I was feeling miserable today, and trying to imagine my way out of it.
This isn’t etymologically accurate, but I thought of the word miser in miserable: one who hoards wealth. In this case, I imagined, a hoarder of terrible feelings.
What’s the opposite of somebody who hoards? One who gives away. The opposite of miserable, would be to be giverable.
Generous of spirit, giving away graciousness.
Generative, in creativity; generating abundant ideas.
Giving away truth; making it plain how one is feeling.
To be giverable would be a much more desirable state than the greedy Scroogery of misery.
But having this thought, it changed nothing.
Having a sick day allowed me to burrow into the cave of my bed, and it helped somewhat.
I decided to go for a walk, with timid steps tip-toeing down the driveway, restrained by reluctance, an anti-gravity saying “Stay home, nothing can change.”
I kept stumbling forward, into the mud and slush and along the gravel roads.

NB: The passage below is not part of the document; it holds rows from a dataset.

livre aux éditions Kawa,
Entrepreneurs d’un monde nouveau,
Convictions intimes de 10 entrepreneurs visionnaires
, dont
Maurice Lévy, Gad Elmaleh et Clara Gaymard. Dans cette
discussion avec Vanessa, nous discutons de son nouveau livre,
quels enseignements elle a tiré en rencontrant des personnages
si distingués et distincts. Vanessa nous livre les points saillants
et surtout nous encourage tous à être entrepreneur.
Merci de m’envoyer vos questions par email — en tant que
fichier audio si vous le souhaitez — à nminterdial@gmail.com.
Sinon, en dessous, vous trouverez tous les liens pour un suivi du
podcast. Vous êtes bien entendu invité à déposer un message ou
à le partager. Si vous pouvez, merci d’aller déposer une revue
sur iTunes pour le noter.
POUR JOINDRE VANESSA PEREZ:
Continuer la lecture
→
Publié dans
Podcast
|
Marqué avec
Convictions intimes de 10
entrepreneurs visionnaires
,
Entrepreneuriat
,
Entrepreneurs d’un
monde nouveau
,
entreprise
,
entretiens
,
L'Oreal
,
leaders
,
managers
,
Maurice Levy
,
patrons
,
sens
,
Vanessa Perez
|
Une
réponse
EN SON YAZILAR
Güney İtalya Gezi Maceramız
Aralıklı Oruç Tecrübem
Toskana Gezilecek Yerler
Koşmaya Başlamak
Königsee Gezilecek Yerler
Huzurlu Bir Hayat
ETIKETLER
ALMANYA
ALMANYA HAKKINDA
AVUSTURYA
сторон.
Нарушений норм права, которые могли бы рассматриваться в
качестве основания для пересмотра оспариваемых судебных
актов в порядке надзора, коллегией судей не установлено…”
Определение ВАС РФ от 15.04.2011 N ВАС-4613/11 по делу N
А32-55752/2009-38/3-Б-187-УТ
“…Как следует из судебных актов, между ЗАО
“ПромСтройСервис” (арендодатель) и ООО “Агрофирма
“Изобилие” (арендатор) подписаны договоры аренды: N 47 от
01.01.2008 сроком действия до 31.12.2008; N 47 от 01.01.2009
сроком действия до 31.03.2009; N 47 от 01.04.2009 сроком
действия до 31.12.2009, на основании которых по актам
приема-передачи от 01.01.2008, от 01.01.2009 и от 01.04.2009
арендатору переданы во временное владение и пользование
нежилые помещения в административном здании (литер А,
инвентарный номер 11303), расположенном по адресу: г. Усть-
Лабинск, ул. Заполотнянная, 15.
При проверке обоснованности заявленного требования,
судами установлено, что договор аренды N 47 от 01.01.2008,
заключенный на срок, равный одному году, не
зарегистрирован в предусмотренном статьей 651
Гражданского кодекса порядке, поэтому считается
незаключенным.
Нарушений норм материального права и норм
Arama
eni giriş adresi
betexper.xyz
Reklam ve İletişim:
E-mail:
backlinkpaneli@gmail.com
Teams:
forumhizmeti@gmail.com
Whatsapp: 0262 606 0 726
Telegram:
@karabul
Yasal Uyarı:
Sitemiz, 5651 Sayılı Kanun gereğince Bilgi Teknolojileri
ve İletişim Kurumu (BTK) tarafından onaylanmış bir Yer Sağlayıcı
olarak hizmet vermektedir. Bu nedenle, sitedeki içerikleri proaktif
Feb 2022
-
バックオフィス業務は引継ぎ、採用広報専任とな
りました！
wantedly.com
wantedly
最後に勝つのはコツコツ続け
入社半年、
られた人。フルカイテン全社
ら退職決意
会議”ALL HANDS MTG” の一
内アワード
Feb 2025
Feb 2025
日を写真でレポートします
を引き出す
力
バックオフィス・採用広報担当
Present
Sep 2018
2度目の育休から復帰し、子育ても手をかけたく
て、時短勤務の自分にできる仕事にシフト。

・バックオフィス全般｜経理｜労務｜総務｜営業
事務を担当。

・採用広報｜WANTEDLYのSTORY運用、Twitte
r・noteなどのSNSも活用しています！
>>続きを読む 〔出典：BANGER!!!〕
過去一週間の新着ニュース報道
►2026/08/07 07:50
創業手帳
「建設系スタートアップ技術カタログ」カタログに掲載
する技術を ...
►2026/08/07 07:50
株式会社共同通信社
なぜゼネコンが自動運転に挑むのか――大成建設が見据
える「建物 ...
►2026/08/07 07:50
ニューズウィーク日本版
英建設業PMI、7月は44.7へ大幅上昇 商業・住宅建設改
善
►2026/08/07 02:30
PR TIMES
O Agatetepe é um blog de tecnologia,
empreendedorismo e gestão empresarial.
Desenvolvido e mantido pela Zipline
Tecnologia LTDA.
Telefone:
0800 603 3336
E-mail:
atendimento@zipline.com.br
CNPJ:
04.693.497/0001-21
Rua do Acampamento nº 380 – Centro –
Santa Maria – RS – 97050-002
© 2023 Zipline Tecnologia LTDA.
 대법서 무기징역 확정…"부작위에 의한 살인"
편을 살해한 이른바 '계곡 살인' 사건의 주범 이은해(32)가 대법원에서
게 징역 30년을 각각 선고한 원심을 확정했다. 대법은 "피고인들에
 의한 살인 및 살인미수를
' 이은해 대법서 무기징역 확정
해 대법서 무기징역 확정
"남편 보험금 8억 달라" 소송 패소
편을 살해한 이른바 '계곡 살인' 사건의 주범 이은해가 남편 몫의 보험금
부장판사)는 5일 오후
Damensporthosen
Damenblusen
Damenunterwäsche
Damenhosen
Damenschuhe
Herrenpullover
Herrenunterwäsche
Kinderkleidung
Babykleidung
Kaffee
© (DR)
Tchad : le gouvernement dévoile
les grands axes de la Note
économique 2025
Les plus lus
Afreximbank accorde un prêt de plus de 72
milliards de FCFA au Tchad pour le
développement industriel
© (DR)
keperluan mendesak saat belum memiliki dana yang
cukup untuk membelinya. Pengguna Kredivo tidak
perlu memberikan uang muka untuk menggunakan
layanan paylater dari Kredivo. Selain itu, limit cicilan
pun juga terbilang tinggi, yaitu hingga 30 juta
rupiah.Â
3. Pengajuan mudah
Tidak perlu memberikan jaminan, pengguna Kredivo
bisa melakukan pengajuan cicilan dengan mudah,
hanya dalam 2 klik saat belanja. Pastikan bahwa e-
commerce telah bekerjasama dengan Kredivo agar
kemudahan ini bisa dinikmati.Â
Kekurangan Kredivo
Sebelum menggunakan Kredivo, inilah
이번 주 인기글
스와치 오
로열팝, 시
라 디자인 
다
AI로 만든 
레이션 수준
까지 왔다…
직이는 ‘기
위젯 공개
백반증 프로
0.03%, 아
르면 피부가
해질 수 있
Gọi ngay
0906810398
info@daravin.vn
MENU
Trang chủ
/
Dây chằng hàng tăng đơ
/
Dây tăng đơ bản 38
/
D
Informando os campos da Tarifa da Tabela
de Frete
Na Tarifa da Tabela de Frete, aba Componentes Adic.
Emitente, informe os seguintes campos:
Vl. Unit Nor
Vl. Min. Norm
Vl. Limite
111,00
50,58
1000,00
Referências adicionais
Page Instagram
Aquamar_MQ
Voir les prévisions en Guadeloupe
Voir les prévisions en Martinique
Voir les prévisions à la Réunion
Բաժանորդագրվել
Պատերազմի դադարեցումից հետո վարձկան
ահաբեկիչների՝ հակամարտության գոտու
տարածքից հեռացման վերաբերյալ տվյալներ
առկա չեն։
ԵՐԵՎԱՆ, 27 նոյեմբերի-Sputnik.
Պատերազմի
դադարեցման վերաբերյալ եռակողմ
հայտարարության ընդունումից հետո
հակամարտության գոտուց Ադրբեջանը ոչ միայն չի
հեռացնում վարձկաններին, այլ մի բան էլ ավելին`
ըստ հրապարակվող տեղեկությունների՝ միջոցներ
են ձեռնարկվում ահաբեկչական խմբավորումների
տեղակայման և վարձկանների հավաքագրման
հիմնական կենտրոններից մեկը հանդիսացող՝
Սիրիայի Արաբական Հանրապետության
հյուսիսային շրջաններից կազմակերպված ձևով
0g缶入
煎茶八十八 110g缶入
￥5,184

Am I off-track, in the grand swings I’ve taken at life, at the voices I’ve listened to, at the paths I’ve taken — am I simply deluded?
I found myself more than halfway around the block, and I simply drank everything in.
I noticed the sky was blue, and the sun was shining; winter was fading away. My jacket unzipped.
I noticed the wind on my face, steady, soft, unrelentingly consistent.
I noticed the whinny of a horse, a familiar refrain from a day long ago when those same sounds were sending me different messages.
I noticed I’m on a road I once saw as a symbol for no-trespassing. And here I am, fully committed.
There need be no going back. This is a new season. I’ve listened well, I’ve heeded the call. We are well into something all-new.
By the time I returned home, hardly a trace remained of the mood-miser who had stumbled down that driveway in the first place. I was finally giverable.